Abstract

Bridging integrator 1 (BIN1) is a cardiac muscle protein that folds cardiomyocyte T-tubule membrane. BIN1 is intrinsic to cardiac health, and is reduced in acquired heart failure. Interestingly, we have found that BIN1 is also blood available, and that plasma BIN1 correlates with cardiac function, suggesting cardiac origin of plasma BIN1. We found that low plasma BIN1 correlates with failing muscle and predicts ventricular arrhythmia. However, the paradigm does not exist for an intracellular membrane associate cardiomyocyte protein to be homeostatically turned over into blood.

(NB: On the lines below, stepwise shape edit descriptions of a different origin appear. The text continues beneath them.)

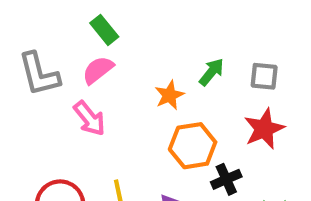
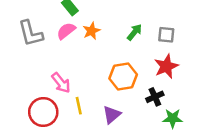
orange star: (169, 95) -> (91, 31), moved
pink arrow: (89, 118) -> (61, 83), moved
black cross: (226, 179) -> (155, 97), moved

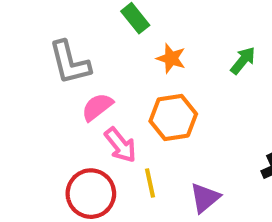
pink semicircle: (66, 31) -> (97, 107), moved
orange star: (91, 31) -> (171, 58), turned -30
orange hexagon: (123, 77) -> (173, 118), moved

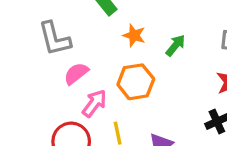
green arrow: (243, 60) -> (176, 45), moved
pink arrow: (120, 145) -> (94, 103), turned -104

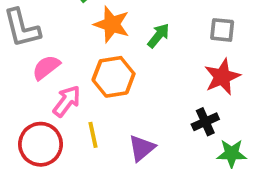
orange star: (134, 35) -> (112, 24), size x1.4

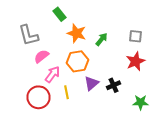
black cross: (205, 122) -> (114, 85), moved
purple triangle: (142, 148) -> (92, 83), moved

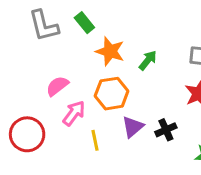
gray L-shape: (28, 35) -> (44, 26), moved
red circle: (38, 97) -> (27, 134), moved

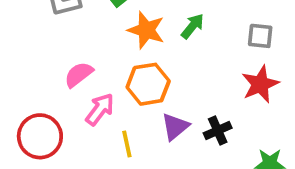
green arrow: (148, 60) -> (193, 26), moved

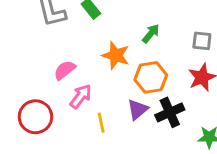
orange star: (146, 30) -> (116, 55), moved
orange hexagon: (148, 84) -> (151, 77), moved
black cross: (218, 131) -> (170, 112), size x1.4

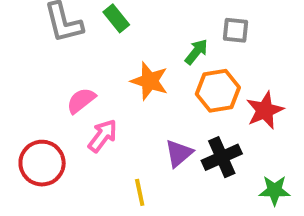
gray square: (202, 41) -> (235, 30), moved
orange hexagon: (151, 77) -> (218, 91), moved
yellow line: (101, 123) -> (140, 192), moved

In this study, using a mouse model with cardiac specific deletion of Bin1 gene, we identified with biochemical techniques that plasma BIN1 levels directly correlate with cardiac tissue BIN1 levels, indicating cardiac origin. Furthermore, investigations using both super-resolution fluorescent imaging and flow cytometry analysis revealed that adult ventricular cardiomyocytes constantly release BIN1 into blood via membrane microparticle production. Microparticles are small membrane vesicles shed from plasma membrane of a variety of cell types including platelets, leukocytes, and endothelial cells. Using super-resolution three-dimensional stochastic optical reconstruction microscopy (3D-STORM), we found similar to the blood cells, isolated adult mouse cardiomyocytes release Annexin V positive microparticles with diameters ranging between 0.1 to 1.0 μm. These microparticles also carry BIN1 protein. Flow cytometry was also used to detect and quantify microparticles <1.0 μm in size from medium bathing a pure population of adult mouse cardiomyocytes. BIN1 microparticle release is proportional to actin stability and amount of T-tubule membrane folds. Compared to wild type cardiomyocytes, microparticle release is significantly reduced from myocytes with heterozygous deletion of Bin1 gene. These data indicate that cardiomyocyte membrane undergoes dynamic turnover, releasing T-tubule folds into blood as microparticles. Furthermore, plasma BIN1 can be used as a direct measure of cardiomyocyte health and reserve.